3 日本としては大韓民国にこの立場を伝達するとともに、大韓民国が国際法違反の状態を是正することも含め、適切な措置を講ずることを強く求める。
4 直ちに適切な措置が講じられない場合には、日本として、日本企業の正当な経済活動の保護の観点からも、国際裁判も含め,あらゆる選択肢を視野に入れ、毅然とした対応を講ずる考えである。
談話の特徴
この談話の特徴は、第一に、韓国の大法院という司法機関(日本でいえば最高裁判所)が、日本企業に対して下した判決について、「極めて遺憾で、断じて受け入れられない」と極めて強い口調で非難していることである。第二に、韓国(政府)に対して国際法違反の状態の解消など「適切な措置」を講ずるよう求めていることである。第三に、「適切な措置」を講じなければあらゆる選択肢を行使するとしていることである。ここにいう「適切な措置」とはどのような具体的な行動であるかは示されていないが、日本企業に不利益を負わせないような措置であることは明らかである。例えば、新日鐵住金(株)に損害賠償金を負担させない措置であろう。

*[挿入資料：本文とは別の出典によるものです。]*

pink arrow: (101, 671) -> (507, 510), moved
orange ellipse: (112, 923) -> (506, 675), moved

要するに、日本政府は韓国政府に対して、韓国の裁判所の判決が日本企業に不利益をもたらしているから何とかしろ、何とかしないなら何をするかわからないぞ、と迫っているのである。その理由は、判決が日韓請求権協定2条に違反しているからだということにある。
談話に対する疑問
この談話を読んでいくつかの疑問が湧いてくる。
第一に、この判決は「徴用工」であった個人が原告、その個人を使役していた日本企業を被告とする民事裁判において、韓国の司法機関が韓国法に基づいて下しているものである。従って、日本政府とは全く関係がない事案である。他国の裁判所が下した判決が自国の私企業に不利だからといって、当事者ではない政府が「断じて受け入れられない」などと言える根拠はどこにあるのかという疑問である。友好関係原則宣言が「いかなる国も、他国の主権的権利の行使を自国に従わせるために、経済的。政治的その他いかなる措置も使用してはならない」としていることに照らせば、日本政府が韓国の裁判所の判決に難癖をつけることは内政干渉であろう。

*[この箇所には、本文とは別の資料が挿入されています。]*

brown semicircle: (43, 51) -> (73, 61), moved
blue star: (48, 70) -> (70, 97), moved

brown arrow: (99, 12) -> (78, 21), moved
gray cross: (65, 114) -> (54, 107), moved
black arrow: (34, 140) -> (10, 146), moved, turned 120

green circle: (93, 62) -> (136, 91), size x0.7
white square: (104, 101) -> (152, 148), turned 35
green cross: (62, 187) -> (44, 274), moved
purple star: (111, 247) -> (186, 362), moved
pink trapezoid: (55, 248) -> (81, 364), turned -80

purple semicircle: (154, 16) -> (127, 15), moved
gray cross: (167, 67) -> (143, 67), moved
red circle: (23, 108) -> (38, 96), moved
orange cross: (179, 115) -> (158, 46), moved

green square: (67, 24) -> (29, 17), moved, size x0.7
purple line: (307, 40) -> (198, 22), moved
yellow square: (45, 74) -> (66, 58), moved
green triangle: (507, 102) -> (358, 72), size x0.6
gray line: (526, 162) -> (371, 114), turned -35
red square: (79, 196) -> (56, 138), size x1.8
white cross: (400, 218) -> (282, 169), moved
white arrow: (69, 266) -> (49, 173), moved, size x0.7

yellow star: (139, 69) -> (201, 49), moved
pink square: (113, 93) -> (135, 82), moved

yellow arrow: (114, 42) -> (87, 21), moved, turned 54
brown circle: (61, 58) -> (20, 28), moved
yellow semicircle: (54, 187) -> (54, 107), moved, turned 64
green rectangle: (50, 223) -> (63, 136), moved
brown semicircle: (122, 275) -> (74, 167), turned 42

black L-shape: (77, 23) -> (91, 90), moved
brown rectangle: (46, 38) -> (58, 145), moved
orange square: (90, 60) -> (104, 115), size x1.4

第二に、「適切な措置」を求められた韓国政府は何をどうすればいいのだろうか。韓国政府に韓国大法院の確定判決の効力を覆す権限はない。それは、日本でも同じことである。日本政府に最高裁の判決を覆す権限などはない。韓国政府が「司法部の判断を尊重する」というのは当然の対応である。にもかかわらず、日本政府は韓国政府に対して、確定判決があっても、日本企業に不利益が及ばないようにしろとしているのである。およそ三権分立の統治機構の在り方や、裁判というものを全く理解していない物の言い様である。
第三に、「直ちにいうことを聞かなければ裁判手続きも含めあらゆる手段をとるぞ」と上から目線で物を言うことは、外交関係の在り方として乱暴に過ぎないかというこということである。請求権協定3条は、両国政府に紛争が生じた場合の措置を規定しているのであるから、せめてそのことに言及すべきであろう。
なぜ、そのような物の言い様になるのか
この様な内政干渉まがいの、三権分立制度についての無理解丸出しの、不穏当な言辞の談話が出された背景には、日韓請求権協定2条についての「両締約国及びその国民の財産、権利及び利益並びに請求権に関する問題は完全かつ最終的に解決されており、いかなる主張もすることはできない」という日本政府の解釈がある。
第2条の要旨は次のとおりである。
1.両締約国は,両締約国及びその国民の財産,権利及び利益並びに請求権に関する問題が,完全かつ最終的に解決されたことを確認する。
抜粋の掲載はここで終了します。